Dhurandhar Is Not Just A Hit—It’s A Cinematic Revolution! Rakesh Roshan Warning Bollywood
Rakesh Roshan Praises Aditya Dhar For Dhurandhar The Revenge, Calling It A New Era And Revolution In Storytelling
Rakesh Roshan just watched Dhurandhar: The Revenge, and his reaction is sending shockwaves through Bollywood. Is the “old era” of movies finally dead?
Mumbai is buzzing this Saturday morning, March 21, 2026, because the “Godfather of VFX” himself has spoken.
Rakesh Roshan didn’t just like Dhurandhar: The Revenge; he thinks it has changed the game forever. This is massive.
When a man who gave us India’s first superhero looks at a younger director and says, “You’ve started a new era,” the whole industry stops to listen. Roshan took to his social media handles yesterday to drop a truth bomb that is currently trending across every Bollywood WhatsApp group. He didn’t use the usual polite “congratulations” either. He called the film a historic reminder for every filmmaker to stop what they are doing and rethink their craft.
The Fabric Of Cinema Is Tearing Apart
Bollywood has been following the same old patterns for decades. We like our songs, our fights, and our predictable endings. But then comes Aditya Dhar with a nearly four-hour-long geopolitical thriller that feels more like a cinematic earthquake than a movie.
Dhurandhar: The Revenge follows Ranveer Singh’s Hamza into the dark heart of Karachi, and it seems Rakesh Roshan was caught completely off guard by the sheer audacity of it. He wrote that the film is a reminder to pause and reset the fabric of cinema. Think about that. He isn’t just talking about a hit movie; he is talking about a fundamental shift in how stories are told to the Indian audience.
The industry is currently in a state of shock and awe. While some filmmakers are probably feeling the heat, Roshan was quick to clarify that this isn’t a threat. It is a revolution.
According to The Times of India, the veteran director emphasised that this change was long overdue and that Dhar has delivered far beyond what anyone expected. It is rare to see a legend be this generous. Usually, the old guard protects its territory. Here, the territory has been handed over on a silver platter.
Dhurandhar 2: The RevengeDay 2
Why This Isn’t Just Another Spy Movie
Let’s get real for a second. We live in the age of reels and ten-second attention spans. Most experts said a movie longer than three hours would be a disaster. They were wrong. They were very wrong. Dhurandhar 2 isn’t just long; it is a marathon that people are running to join.
A Technical Masterclass That Scares The Pros
The “Revolution” Rakesh Roshan is talking about isn’t just about the story. It is about the vision. The film was shot across Ladakh, Thailand, and Punjab, making the Karachi sequences look terrifyingly real.
When you have masters like Ram Gopal Varma saying that even Steven Spielberg should stop and watch this, you know the technical bar has been raised to the moon. RGV even joked on X that people don’t just love this movie—they want to marry it.

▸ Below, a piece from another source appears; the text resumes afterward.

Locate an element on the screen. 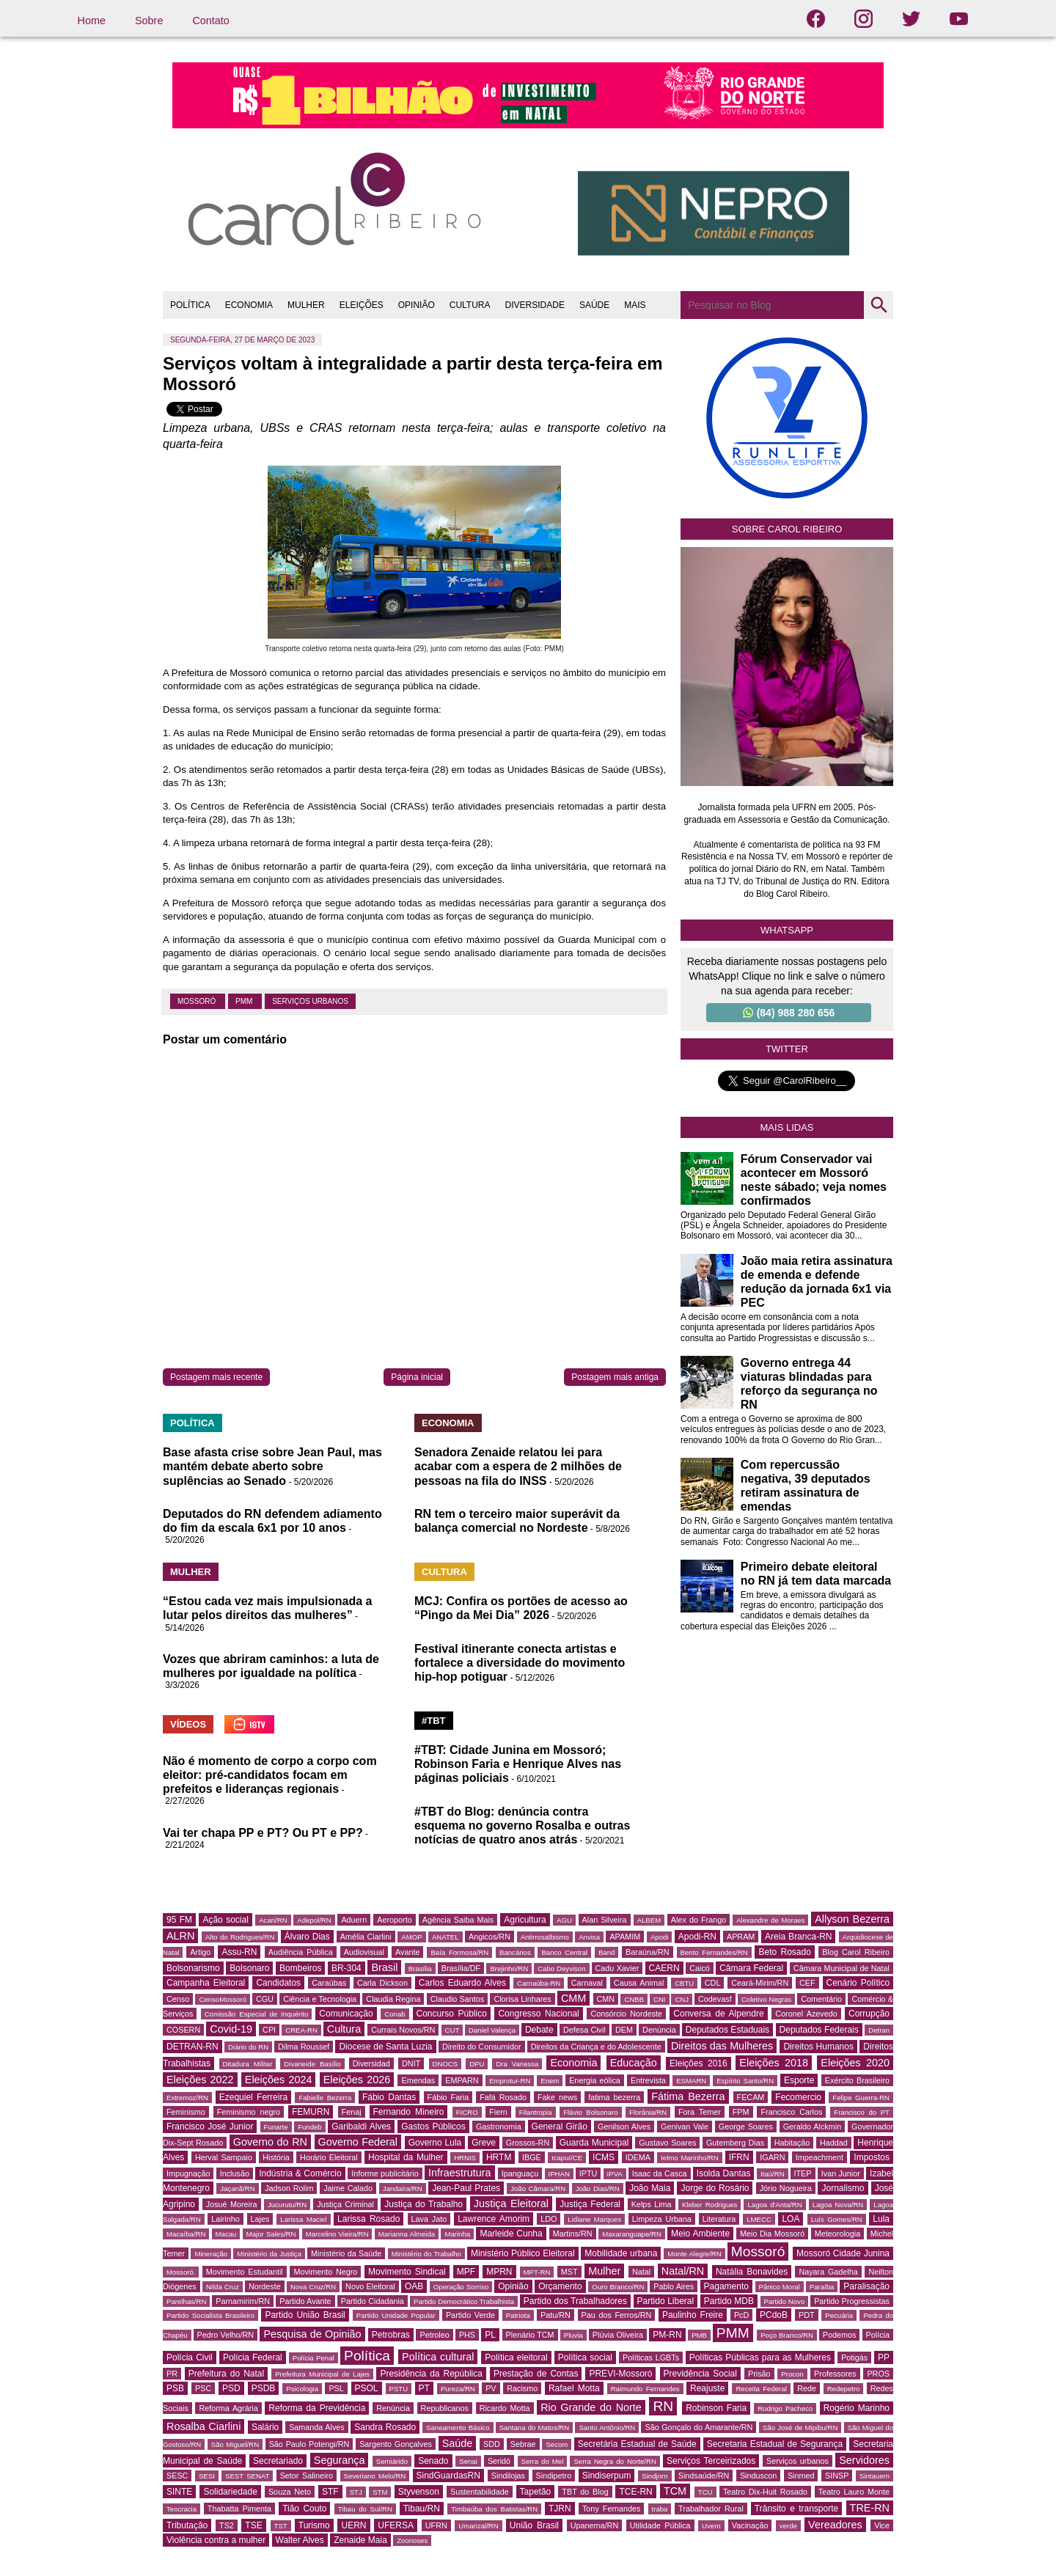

As per a detailed report by Bollywood Hungama, the film is on a record-breaking spree that no one saw coming. It has already collected an estimated ₹331 crore worldwide in just forty-eight hours. It even became the first Hindi film to net ₹100 crore in a single day in India. Numbers don’t lie. But the real story is the “Roshan Seal of Approval.” For a man who understood the pulse of the audience with Koi… Mil Gaya and Krrish, his endorsement means that the “formula movie” might finally be dead.
Looking Into The Future Of Bollywood
So, what happens now? If every filmmaker takes Roshan’s advice to “reset,” we might be entering the most exciting decade of Indian cinema. We are moving away from stars just “acting” and toward directors creating “experiences.” The success of Dhurandhar: The Revenge shows that the Indian audience is hungry for complexity. They want to be challenged. They want to sit in a dark theatre for four hours and feel every single heartbeat of a spy living a double life.
Aditya Dhar has proved that Uri was not a fluke. He is the new architect of the big-screen experience.
With rumours of a Dhurandhar 3 already floating around because of a post-credits tease, the momentum isn’t slowing down. Rakesh Roshan’s words have set the stage for a new generation of creators to be “audacious.” Bollywood isn’t just surviving; it is being reborn.
This is the best kind of “bad news” for lazy filmmakers. If you aren’t bringing your A-game, you’re going to be left behind in the dust. Rakesh Roshan’s praise is actually a loud wake-up call.
I see this as a total win for us fans. We are finally moving past the “masala” era into a “visionary” era. Expect more long-form, high-stakes storytelling because the ₹300 crore weekend has proved the “Short Attention Span” myth is officially busted. The bar isn’t just high; it’s in orbit.